[Task goal] Since the copy must hold text only, transcribe the data below exactly and omit the images.

── Supplied material ──

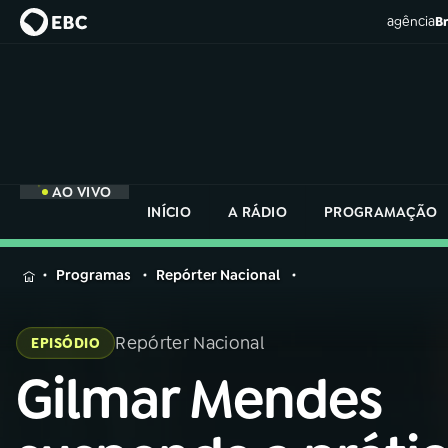
agência
Br
AO VIVO
INÍCIO
A RÁDIO
PROGRAMAÇÃO
MENU
Programas
Repórter Nacional
Buscar
na
Repórter Nacional
EPISÓDIO
Rádio
Buscar
Nacional
Gilmar Mendes
Buscar
na
Rádio
AO VIVO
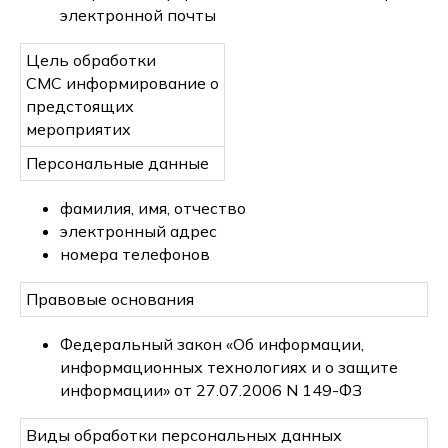
электронной почты
Цель обработки
СМС информирование о
предстоящих
мероприятих
Персональные данные
фамилия, имя, отчество
электронный адрес
номера телефонов
Правовые основания
Федеральный закон «Об информации,
информационных технологиях и о защите
информации» от 27.07.2006 N 149-ФЗ
Виды обработки персональных данных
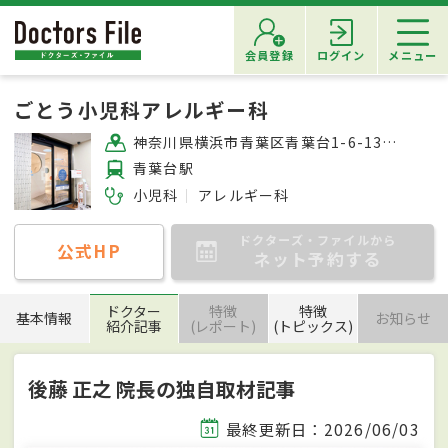
会員登録
ログイン
メニュー
ごとう小児科アレルギー科
神奈川県横浜市青葉区青葉台1-6-13 ケントロンビル2F
青葉台駅
小児科
アレルギー科
ドクターズ・ファイルから
公式HP
ネット予約する
ドクター
特徴
特徴
基本情報
お知らせ
紹介記事
(レポート)
(トピックス)
後藤 正之 院長の独自取材記事
最終更新日：2026/06/03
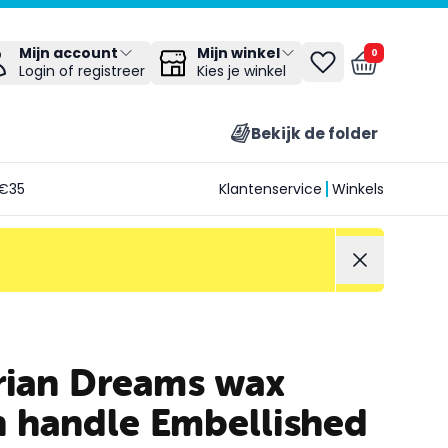
Mijn winkel
Mijn account
0
Kies je winkel
Login of registreer
Bekijk de folder
€35
Klantenservice
Winkels
rian Dreams wax
h handle Embellished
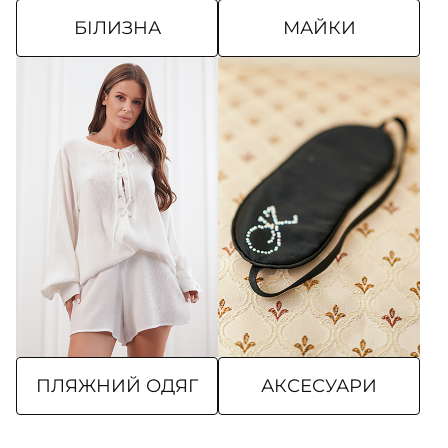
БІЛИЗНА
МАЙКИ
ПЛЯЖНИЙ ОДЯГ
АКСЕСУАРИ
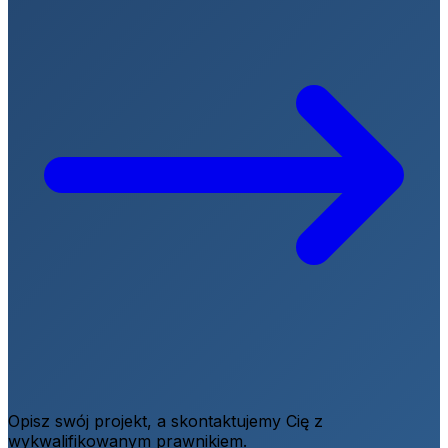
Opisz swój projekt, a skontaktujemy Cię z
wykwalifikowanym prawnikiem.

───

[Written solution]
agência
Br
AO VIVO
INÍCIO
A RÁDIO
PROGRAMAÇÃO
MENU
Programas
Repórter Nacional
Buscar
na
Repórter Nacional
EPISÓDIO
Rádio
Buscar
Nacional
Gilmar Mendes
Buscar
na
Rádio
AO VIVO
электронной почты
Цель обработки
СМС информирование о
предстоящих
мероприятих
Персональные данные
фамилия, имя, отчество
электронный адрес
номера телефонов
Правовые основания
Федеральный закон «Об информации,
информационных технологиях и о защите
информации» от 27.07.2006 N 149-ФЗ
Виды обработки персональных данных
会員登録
ログイン
メニュー
ごとう小児科アレルギー科
神奈川県横浜市青葉区青葉台1-6-13 ケントロンビル2F
青葉台駅
小児科
アレルギー科
ドクターズ・ファイルから
公式HP
ネット予約する
ドクター
特徴
特徴
基本情報
お知らせ
紹介記事
(レポート)
(トピックス)
後藤 正之 院長の独自取材記事
最終更新日：2026/06/03
Mijn winkel
Mijn account
0
Kies je winkel
Login of registreer
Bekijk de folder
€35
Klantenservice
Winkels
rian Dreams wax
h handle Embellished
БІЛИЗНА
МАЙКИ
ПЛЯЖНИЙ ОДЯГ
АКСЕСУАРИ
Opisz swój projekt, a skontaktujemy Cię z
wykwalifikowanym prawnikiem.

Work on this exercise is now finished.